Roberta Heale, Associate Editor EBN @robertaheale @EBNursingBMJ
Here we go again. Influenza vaccines are now available at my clinic. The queues to receive it start on one side. On the other side, the rest of the patients either avoid the discussion completely or vehemently oppose getting it. Now, don’t get me wrong. I welcome and encourage discussions with my patients about evidence in the decision to accept any treatment. My concern over the years is that many people who strongly oppose the influenza vaccine are not making their decision from evidence. Things I say over and over again during flu season:
“No, the flu shot doesn’t give you the flu. You might have a sore arm, mild achiness or mild fever afterward, which lasts a day or two and is very much less than the flu itself”….”The flu makes you very, very sick. You may have to be hospitalized. Some people die from the flu. Having the flu shot can protect you and those you love from getting the flu”…”No, it doesn’t protect 100%. It’s made from the best estimate about what the flu strain will be this year. It might not give you 100% protection, but can help to lessen the flu if you do get it.”…. “Yes, it’s safe for children, pregnant women, and a really good idea for both those groups of people along with high risk people like those with chronic conditions”…”there are some serious side effects, but they are very rare and we are equipped at the clinic to deal with them”….” https://www.cdc.gov/flu/about/qa/misconceptions.htm
Here are just a few of the commentaries included in EBN and BMJ over the years specific to influenza and the immunization.
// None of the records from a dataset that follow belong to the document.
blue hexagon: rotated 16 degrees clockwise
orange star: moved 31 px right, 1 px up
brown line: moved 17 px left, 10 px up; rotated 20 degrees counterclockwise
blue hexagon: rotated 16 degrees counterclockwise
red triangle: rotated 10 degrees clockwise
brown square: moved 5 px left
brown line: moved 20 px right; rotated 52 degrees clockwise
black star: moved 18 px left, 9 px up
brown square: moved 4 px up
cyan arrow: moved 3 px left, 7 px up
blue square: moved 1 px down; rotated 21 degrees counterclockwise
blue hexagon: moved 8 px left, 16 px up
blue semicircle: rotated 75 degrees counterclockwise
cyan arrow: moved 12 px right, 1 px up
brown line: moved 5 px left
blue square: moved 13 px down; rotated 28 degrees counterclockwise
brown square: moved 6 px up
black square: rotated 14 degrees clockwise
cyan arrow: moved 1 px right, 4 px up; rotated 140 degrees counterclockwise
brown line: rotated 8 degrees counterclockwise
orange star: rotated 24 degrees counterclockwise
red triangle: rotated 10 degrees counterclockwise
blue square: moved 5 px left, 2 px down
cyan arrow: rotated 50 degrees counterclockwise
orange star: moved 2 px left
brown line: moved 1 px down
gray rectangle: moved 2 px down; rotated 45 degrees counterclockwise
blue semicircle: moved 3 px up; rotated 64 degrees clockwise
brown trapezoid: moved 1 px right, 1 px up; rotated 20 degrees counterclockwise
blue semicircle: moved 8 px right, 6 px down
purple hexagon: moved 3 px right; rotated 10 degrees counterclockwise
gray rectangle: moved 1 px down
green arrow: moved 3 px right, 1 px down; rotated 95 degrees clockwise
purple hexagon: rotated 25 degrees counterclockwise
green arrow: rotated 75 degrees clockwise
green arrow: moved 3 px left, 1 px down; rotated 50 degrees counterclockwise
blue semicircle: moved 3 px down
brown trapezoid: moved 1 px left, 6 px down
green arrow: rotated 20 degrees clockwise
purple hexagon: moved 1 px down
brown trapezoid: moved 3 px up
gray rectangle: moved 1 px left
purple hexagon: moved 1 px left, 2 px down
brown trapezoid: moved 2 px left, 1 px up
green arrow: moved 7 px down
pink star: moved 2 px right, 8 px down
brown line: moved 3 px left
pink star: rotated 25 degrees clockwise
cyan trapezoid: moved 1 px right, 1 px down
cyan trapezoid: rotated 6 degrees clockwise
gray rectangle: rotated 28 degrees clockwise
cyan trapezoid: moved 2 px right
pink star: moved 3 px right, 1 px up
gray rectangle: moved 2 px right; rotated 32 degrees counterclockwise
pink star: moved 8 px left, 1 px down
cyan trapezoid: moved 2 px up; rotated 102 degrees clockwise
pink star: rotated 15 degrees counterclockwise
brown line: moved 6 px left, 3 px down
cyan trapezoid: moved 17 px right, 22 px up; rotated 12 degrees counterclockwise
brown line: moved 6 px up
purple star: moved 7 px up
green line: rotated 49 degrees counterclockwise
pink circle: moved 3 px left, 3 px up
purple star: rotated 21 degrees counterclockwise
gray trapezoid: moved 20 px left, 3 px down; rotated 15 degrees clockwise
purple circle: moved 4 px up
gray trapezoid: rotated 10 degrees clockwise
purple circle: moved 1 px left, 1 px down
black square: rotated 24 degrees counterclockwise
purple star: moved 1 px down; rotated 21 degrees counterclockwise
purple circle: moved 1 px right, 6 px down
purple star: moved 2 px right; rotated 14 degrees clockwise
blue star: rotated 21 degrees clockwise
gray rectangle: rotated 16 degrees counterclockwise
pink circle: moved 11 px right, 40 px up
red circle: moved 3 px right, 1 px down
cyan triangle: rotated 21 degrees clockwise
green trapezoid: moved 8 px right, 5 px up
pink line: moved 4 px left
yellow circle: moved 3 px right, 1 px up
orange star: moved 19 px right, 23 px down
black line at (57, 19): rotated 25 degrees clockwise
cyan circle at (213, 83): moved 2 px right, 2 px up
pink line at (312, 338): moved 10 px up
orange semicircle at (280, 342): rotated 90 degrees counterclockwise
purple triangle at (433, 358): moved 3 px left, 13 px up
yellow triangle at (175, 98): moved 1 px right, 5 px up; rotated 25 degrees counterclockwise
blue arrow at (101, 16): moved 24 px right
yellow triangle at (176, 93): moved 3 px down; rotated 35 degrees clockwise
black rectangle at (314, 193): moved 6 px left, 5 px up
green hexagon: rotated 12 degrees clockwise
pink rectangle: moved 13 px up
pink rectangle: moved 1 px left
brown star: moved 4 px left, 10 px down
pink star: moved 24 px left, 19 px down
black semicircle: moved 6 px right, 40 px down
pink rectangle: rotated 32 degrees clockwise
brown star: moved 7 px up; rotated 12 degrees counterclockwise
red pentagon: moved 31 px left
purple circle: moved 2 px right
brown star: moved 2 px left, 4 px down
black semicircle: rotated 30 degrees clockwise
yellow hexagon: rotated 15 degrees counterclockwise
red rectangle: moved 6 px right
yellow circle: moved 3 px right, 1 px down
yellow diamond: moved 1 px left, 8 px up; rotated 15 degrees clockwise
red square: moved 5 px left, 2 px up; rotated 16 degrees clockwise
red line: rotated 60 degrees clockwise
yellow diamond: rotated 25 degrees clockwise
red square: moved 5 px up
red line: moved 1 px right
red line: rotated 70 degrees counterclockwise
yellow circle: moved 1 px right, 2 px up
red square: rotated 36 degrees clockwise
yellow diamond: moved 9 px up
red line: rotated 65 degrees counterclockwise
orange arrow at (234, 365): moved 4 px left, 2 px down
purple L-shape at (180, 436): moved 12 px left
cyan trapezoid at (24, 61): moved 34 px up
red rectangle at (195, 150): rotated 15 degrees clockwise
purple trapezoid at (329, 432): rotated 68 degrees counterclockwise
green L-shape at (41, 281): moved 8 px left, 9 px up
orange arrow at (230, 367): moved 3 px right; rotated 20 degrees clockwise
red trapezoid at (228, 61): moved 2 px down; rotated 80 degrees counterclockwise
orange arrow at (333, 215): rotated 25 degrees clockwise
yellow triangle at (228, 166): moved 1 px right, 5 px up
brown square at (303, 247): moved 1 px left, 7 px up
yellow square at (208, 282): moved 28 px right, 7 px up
Review: vaccines prevent influenza and influenza-like illness in healthy children <16 years of age http://ebn.bmj.com/content/9/4/107
Increased city-level influenza mortality and state-level influenza severity is associated with greater functional decline among nursing home residents http://ebn.bmj.com/content/16/4/122
Review: vaccination reduces the incidence of serologically confirmed influenza in healthy adults http://ebn.bmj.com/content/8/2/47
Inactivated influenza vaccine in first trimester does not appear to increase risk of birth defects.http://ebn.bmj.com/content/20/4/107
Inactivated influenza vaccine is safe for children and adults with stable asthma http://ebn.bmj.com/content/5/3/77
School closures and influenza: systematic review of epidemiological studies. http://bmjopen.bmj.com/content/3/2/e002149
I’m always concerned for patients who don’t get the flu shot and this year is particularly concerning. Every year the flu virus mutates and the severity of the flu each year fluctuates. This year looks like it’s going to be a bad one, based on the data arising from Australia and Southern Asia, where the virus activity begins. In fact, countries in the Northern hemisphere are bracing for what might be the worst flu season ever.
There will always be people who decline the jab and I respect the decision of these people. However, the reality in healthcare is that as we brace for the onslaught of people wanting the flu shot we also prepare to care for the people who get the flu. Fingers crossed that this season won’t be as bad as predicted.